In a candlelight vigil for Trayvon Martin last week in Philadelphia, Mayor Michael Nutter spoke plainly and solemnly. "Eighty-five percent of homicide victims in Philadelphia are Black," he said, according to the Philadelphia Inquirer. "How is it possible that thousands of Black people are killed every year and no one says a word? If it's just Black people, it doesn't register on the radar screen. Trayvon was assassinated."
Nutter is no stranger to controversy, nor is he ever silent when it comes to his feelings on America and the African-American community's problem violence against Black males. After a shooting that found two teenagers dead in January, Nutter proclaimed, "[The victims'] little butts should have either been in bed, getting ready for bed, or doing some homework, not out in a car, not in some other neighborhood and not up to this kind of nonsense. I’m not your mom and I’m not your dad. We cannot completely legislate, or by policy, make people responsible for their children."
In a word, Nutter is frustrated. He's feeling fed up with the widespread slaughter of young Black men, and it's not just him. Also speaking at the Philadelphia vigil was Philadelphia NAACP President Jerome Mondesire. "We've had 88 Trayvons since Jan. 1," said Mondesire. "We are killing each other at a disgusting, inhumane pace."

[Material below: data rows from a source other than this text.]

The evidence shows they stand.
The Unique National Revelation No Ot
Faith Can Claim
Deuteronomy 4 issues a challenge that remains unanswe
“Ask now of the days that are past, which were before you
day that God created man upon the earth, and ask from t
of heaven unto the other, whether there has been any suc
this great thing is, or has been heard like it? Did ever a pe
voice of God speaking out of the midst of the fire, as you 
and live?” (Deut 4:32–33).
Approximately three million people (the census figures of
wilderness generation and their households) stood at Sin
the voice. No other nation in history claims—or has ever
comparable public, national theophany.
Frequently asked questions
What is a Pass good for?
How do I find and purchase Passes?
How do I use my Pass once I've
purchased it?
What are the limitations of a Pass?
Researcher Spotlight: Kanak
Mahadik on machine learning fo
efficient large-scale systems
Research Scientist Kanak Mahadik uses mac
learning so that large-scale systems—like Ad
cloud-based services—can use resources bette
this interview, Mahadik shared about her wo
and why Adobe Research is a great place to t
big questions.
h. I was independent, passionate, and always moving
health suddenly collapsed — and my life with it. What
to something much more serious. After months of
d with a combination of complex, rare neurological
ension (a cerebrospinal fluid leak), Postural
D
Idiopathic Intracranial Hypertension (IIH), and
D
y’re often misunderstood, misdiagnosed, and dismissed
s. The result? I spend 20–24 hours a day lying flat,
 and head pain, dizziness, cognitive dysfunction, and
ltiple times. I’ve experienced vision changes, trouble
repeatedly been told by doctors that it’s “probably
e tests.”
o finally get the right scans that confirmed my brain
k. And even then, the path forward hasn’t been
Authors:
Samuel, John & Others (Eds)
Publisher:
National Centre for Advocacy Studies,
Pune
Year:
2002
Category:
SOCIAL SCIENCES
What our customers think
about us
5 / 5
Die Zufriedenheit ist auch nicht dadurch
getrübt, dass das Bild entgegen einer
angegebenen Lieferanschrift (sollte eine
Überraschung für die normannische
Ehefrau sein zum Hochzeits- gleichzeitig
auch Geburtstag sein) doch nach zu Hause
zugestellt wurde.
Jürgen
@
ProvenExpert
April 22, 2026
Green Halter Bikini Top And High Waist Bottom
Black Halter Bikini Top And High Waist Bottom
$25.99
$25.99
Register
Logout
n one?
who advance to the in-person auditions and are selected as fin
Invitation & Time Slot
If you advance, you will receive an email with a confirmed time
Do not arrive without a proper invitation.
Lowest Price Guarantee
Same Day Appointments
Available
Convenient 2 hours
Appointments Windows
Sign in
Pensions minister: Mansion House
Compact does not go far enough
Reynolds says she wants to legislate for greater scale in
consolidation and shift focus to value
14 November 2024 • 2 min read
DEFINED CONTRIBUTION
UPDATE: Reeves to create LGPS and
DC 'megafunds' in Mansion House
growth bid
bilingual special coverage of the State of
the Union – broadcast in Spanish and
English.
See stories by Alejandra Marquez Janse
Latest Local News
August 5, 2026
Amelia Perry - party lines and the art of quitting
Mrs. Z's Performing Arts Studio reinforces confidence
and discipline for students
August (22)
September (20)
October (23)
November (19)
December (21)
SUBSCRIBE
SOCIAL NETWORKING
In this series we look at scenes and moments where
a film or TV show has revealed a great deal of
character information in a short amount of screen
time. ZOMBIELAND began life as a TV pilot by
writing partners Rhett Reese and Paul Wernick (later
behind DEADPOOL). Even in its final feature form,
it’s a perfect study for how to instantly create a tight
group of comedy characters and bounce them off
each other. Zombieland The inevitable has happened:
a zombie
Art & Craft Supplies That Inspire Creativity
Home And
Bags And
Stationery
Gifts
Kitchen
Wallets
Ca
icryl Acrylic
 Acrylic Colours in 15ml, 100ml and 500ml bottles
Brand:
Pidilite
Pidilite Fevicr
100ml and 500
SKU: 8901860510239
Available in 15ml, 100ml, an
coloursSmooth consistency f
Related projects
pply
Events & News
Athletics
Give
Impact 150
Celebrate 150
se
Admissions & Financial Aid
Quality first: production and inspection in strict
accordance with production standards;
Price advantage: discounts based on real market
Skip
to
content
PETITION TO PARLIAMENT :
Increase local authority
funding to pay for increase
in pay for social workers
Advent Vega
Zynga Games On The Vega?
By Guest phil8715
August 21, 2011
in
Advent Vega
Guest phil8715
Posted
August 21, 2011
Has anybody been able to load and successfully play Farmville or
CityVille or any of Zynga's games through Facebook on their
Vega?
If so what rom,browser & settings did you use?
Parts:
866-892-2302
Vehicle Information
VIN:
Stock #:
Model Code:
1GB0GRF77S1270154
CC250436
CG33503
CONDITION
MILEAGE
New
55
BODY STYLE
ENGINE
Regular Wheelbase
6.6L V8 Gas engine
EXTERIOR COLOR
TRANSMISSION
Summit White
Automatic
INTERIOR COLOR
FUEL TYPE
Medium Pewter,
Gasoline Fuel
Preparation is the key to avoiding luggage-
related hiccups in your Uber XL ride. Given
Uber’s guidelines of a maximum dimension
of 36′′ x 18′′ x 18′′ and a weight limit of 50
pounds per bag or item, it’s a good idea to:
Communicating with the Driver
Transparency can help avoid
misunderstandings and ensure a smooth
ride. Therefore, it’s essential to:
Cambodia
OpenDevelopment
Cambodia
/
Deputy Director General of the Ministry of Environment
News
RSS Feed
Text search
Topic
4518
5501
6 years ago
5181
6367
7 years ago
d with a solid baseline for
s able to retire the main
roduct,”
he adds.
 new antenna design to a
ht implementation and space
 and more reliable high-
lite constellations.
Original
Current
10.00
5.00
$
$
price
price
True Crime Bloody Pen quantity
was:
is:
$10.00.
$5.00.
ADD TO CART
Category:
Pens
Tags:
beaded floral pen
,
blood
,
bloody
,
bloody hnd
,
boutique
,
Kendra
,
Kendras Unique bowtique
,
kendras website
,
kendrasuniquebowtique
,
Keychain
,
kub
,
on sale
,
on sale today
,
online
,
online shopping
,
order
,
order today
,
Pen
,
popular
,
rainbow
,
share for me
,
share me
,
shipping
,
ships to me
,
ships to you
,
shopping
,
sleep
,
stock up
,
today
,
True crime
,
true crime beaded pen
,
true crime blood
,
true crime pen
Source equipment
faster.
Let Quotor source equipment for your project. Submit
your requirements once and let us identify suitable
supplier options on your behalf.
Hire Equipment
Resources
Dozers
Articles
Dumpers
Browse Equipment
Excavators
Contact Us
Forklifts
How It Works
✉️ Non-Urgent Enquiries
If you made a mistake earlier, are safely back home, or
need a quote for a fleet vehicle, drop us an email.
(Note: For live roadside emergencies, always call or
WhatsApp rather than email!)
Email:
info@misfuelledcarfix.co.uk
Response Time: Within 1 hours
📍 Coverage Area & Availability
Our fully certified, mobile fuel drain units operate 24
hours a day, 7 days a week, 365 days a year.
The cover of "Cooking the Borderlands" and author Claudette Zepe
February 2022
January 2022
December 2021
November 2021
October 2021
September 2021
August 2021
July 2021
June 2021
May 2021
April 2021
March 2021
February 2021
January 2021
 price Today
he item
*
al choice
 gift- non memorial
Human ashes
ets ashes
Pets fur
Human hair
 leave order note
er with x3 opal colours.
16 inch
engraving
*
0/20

It may sound thoughtless, but some Black leaders would like to use Trayvon Martin's killing to remind the country that African-American men are getting killed all the time in the United States, and not just by overzealous neighborhood watchmen. Last year, for instance, Miami police killed seven Black men in eight months. In August 2011, a pack of teenagers in Mississippi ran over and killed James Craig Anderson, a 49-year-old Black gay man. And just this month, Pasadena police shot and killed a 19-year-old Black man for stealing a backpack. They falsely believed he was armed.
The fact is that Black men get killed in America almost constantly, by police, security guards, and one another. It's of course important to acknowledge that Trayvon Martin should still be alive and with us today. But Nutter is right: It's also important to acknowledge that thousands of other Black men should still be with us, as well.